Short Sales must be approved by the lender. Just because you owe more than your home may be worth doesn’t mean the transaction will qualify as a Short Sale. The Short Sale process is complex. You need advice from a knowledgeable real estate attorney. I can provide the guidance you need in navigating the often treacherous waters of Short Sales and Foreclosures. I can help you:
Determine if a Short Sale is a Realistic And Practical Approach for you:
- Understand the Short Sale process and the deadlines involved
- Negotiate with all parties including your lender, your lender’s attorney, your Buyer, your Buyer’s attorney, asset managers and others
- Prepare contracts
- Represent you in a foreclosure proceeding, if applicable
- Prepare the Short Sale package for the lender’s approval
- Prepare closing documents
- Attend the closing as your representative, disburse funds as appropriate, obtain and record necessary releases
Advantages of a Short Sale
A Short Sale does not require an auction sign in your front yard, court action or other negative consequences of a foreclosure process. Successful negotiation of a Short Sale can avoid the negative impact and public exposure associated with Foreclosure.
Even if you are behind in your mortgage payments and owe more than your house is worth, successful negotiation of a Short Sale can pay off your mortgage and allow any shortfall to be forgiven by your lender, frequently allowing you to avoid bankruptcy.
Discharge the balance of your mortgage debt:
In a Short Sale, your lender agrees to accept less than the full amount owed on your mortgage and to release you from your obligation to pay the balance, or the deficiency.
Less impact on your Credit Score:
A Short Sale generally has about 1/2 the negative impact on your credit scare as a foreclosure or bankruptcy proceeding.
Cancellation of Debt
If you borrow money and the lender later cancels or forgives the debt, you may have to include the cancelled amount in income for tax purposes, depending on the circumstances. When you borrowed the money you were not required to include the loan proceeds in income because you had an obligation to repay the lender. When that obligation is subsequently forgiven, the amount you received as loan proceeds is normally reportable as income because you no longer have an obligation to repay the lender.

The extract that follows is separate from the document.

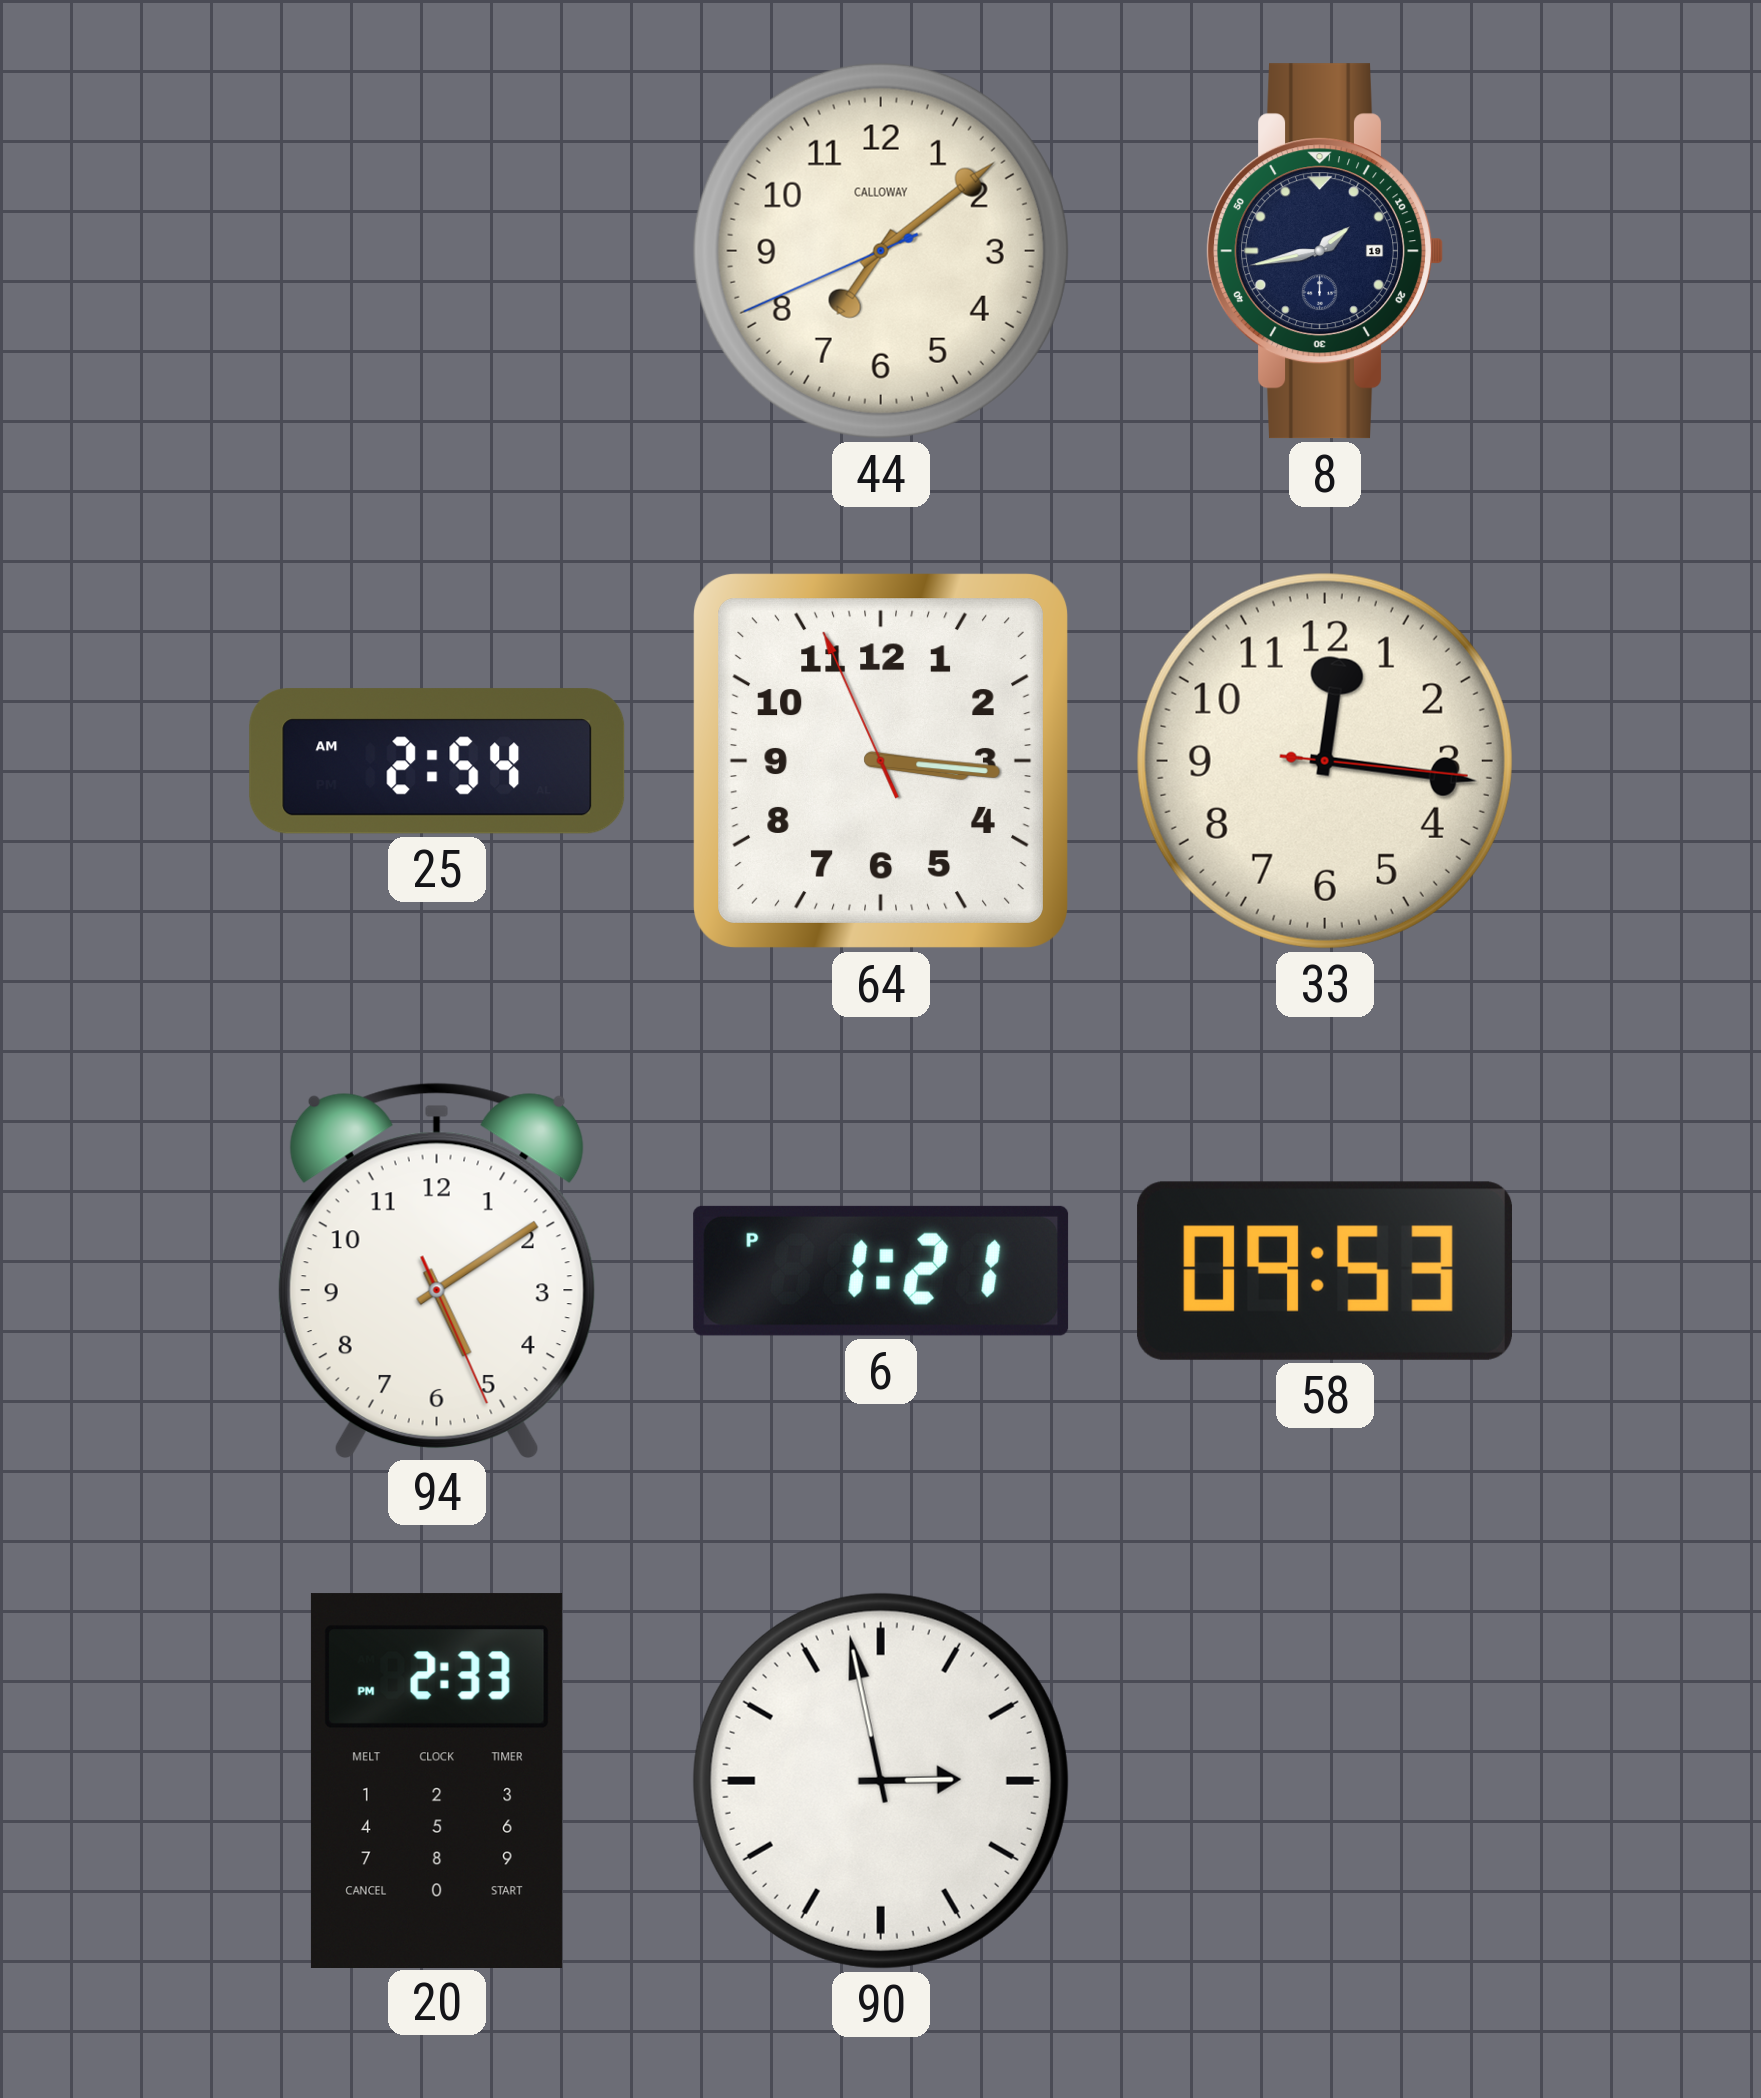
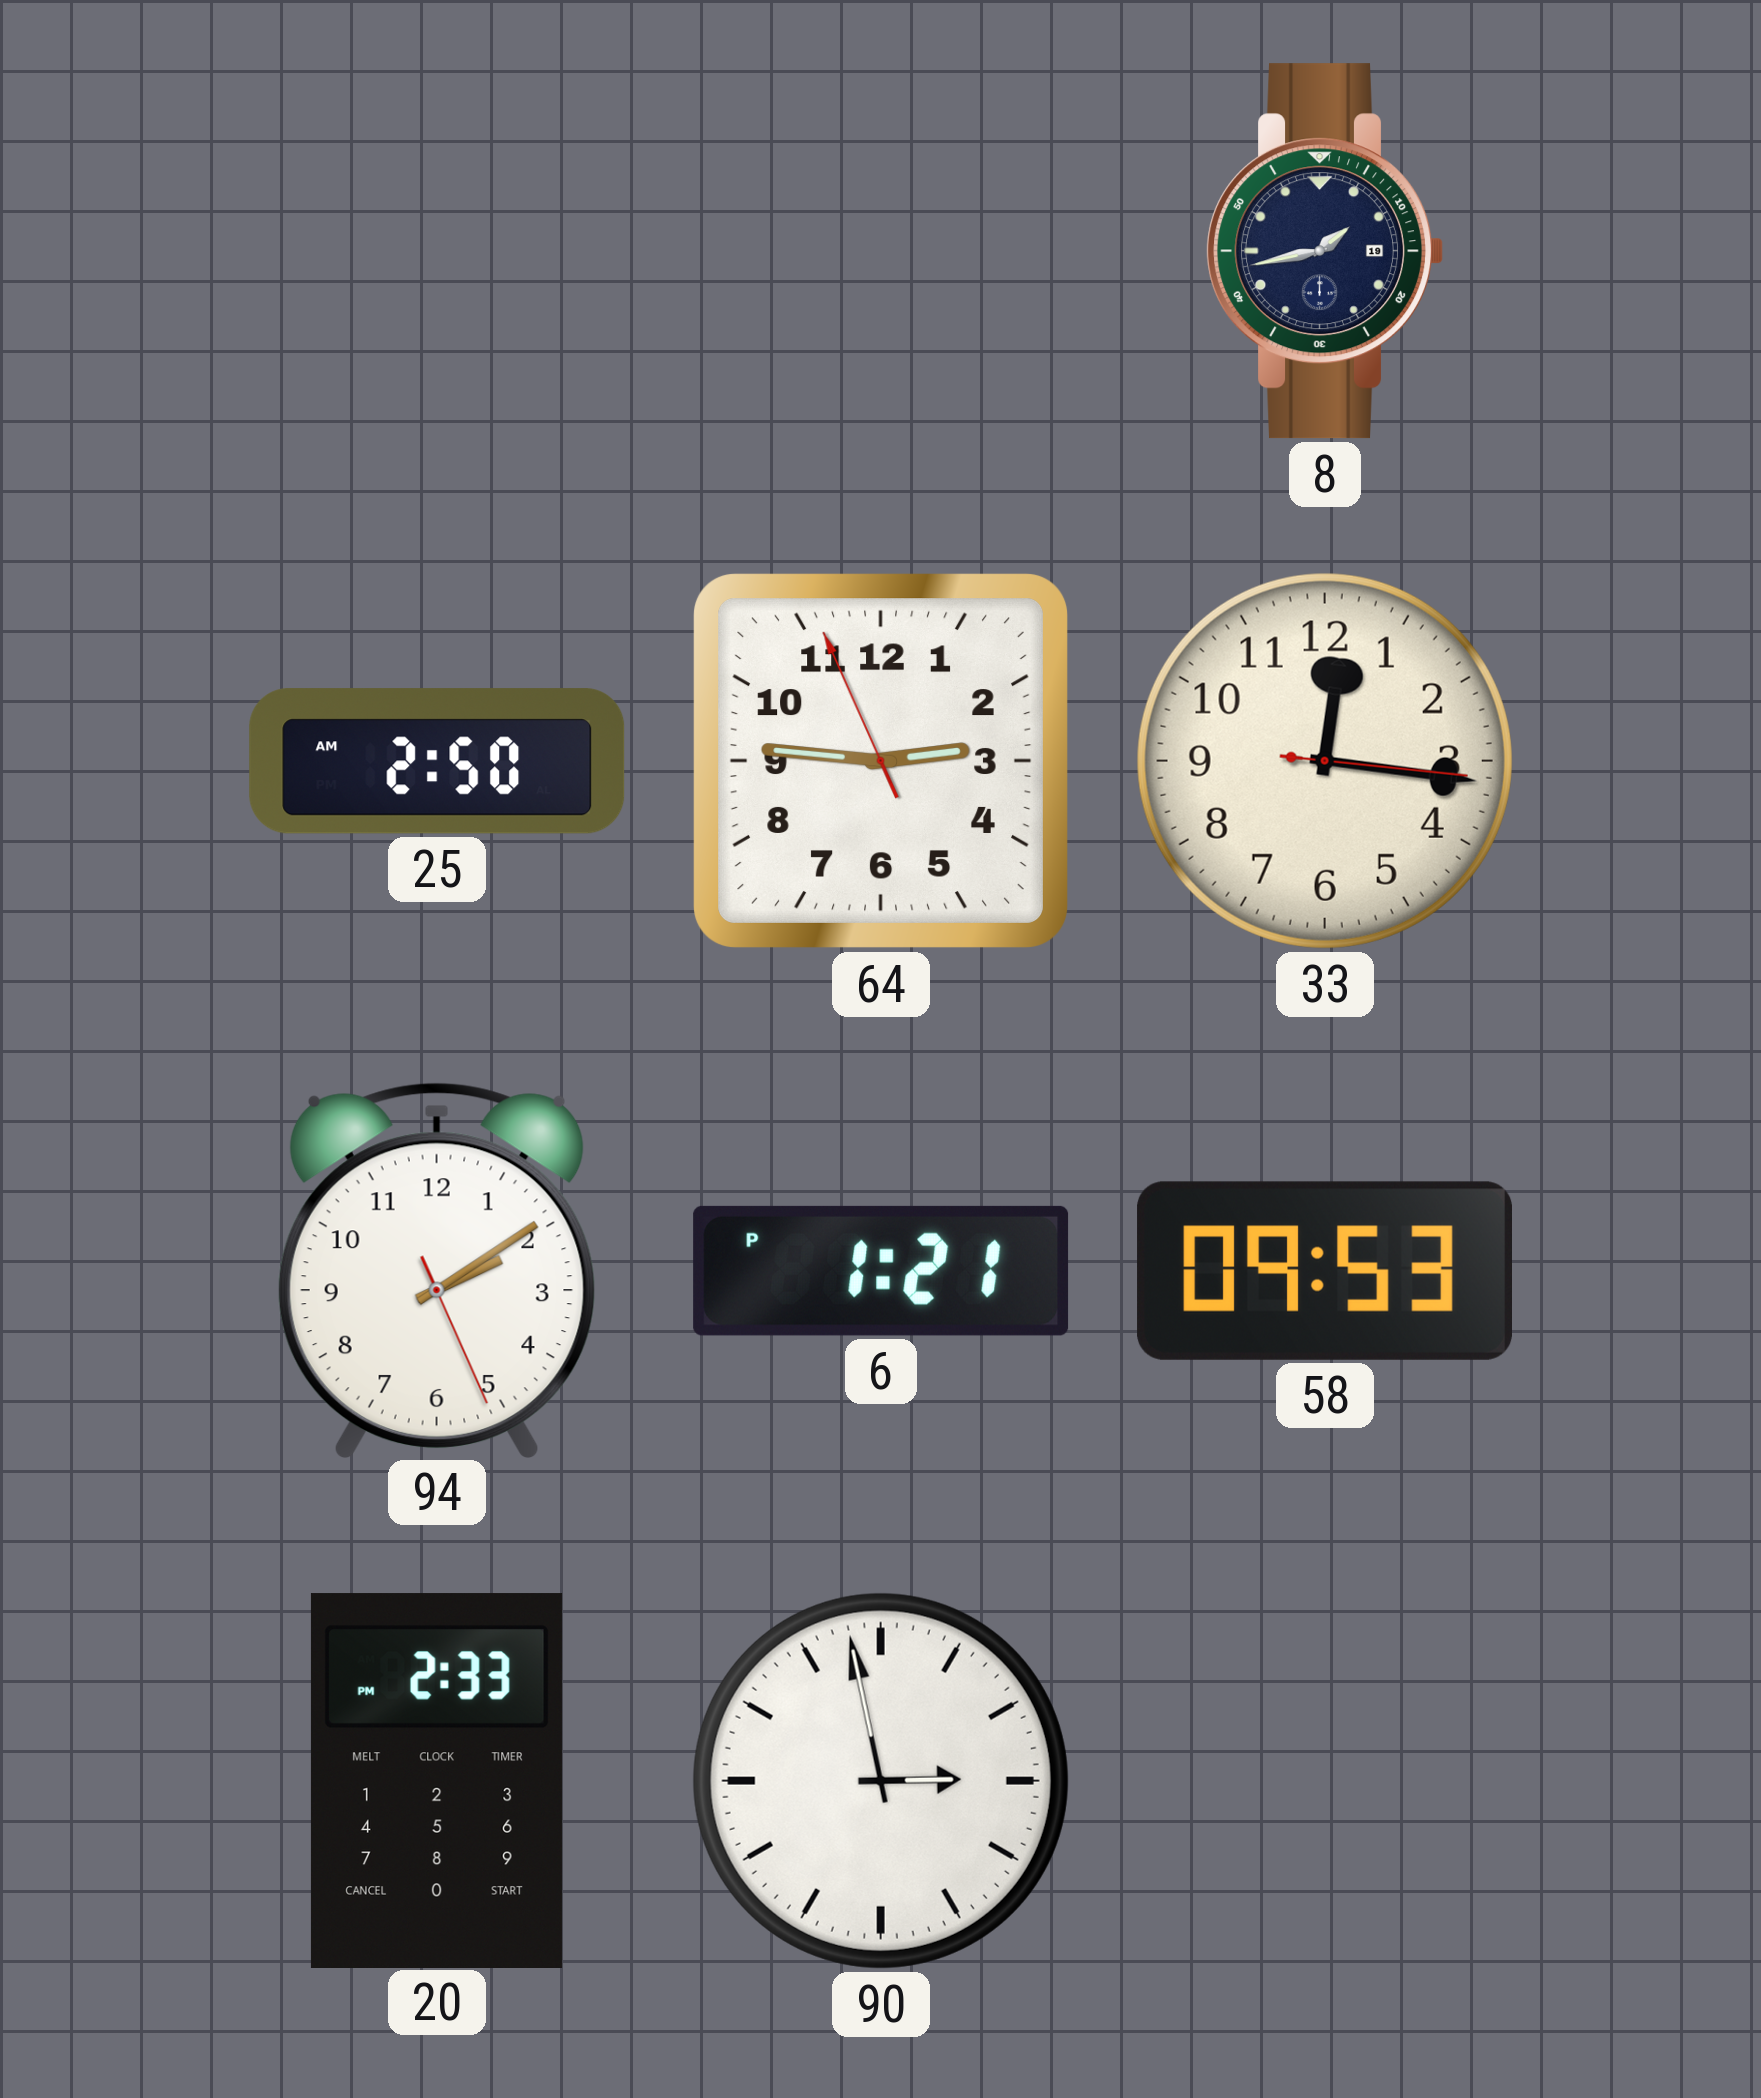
44: 7:08 -> none
25: 2:54 -> 2:50
64: 3:15 -> 2:45
94: 5:09 -> 2:09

Here is a very simplified example. You borrow $10,000 and default on the loan after paying back $2,000. If the lender is unable to collect the remaining debt from you, there is a cancellation of debt of $8,000, which generally is taxable income to you.
Taxability of Cancellation of Debt Income
Cancellation of debt income is not always taxable. There are some exceptions. The most common situations when cancellation of debt income is not taxable involve:
- Bankruptcy: Debts discharged through bankruptcy are not considered taxable income.
- Insolvency: If you are insolvent when the debt is cancelled, some or all of the cancelled debt may not be taxable to you. You are insolvent when your total debts are more than the fair market value of your total assets.
- Certain farm debts: If you incurred the debt directly in operation of a farm, more than half your income from the prior three years was from farming, and the loan was owed to a person or agency regularly engaged in lending, your cancelled debt is generally not considered taxable income.
- Non-recourse loans: A non-recourse loan is a loan for which the lender’s only remedy in case of default is to repossess the property being financed or does not result in cancellation of debt income. However, it may result in other tax consequences.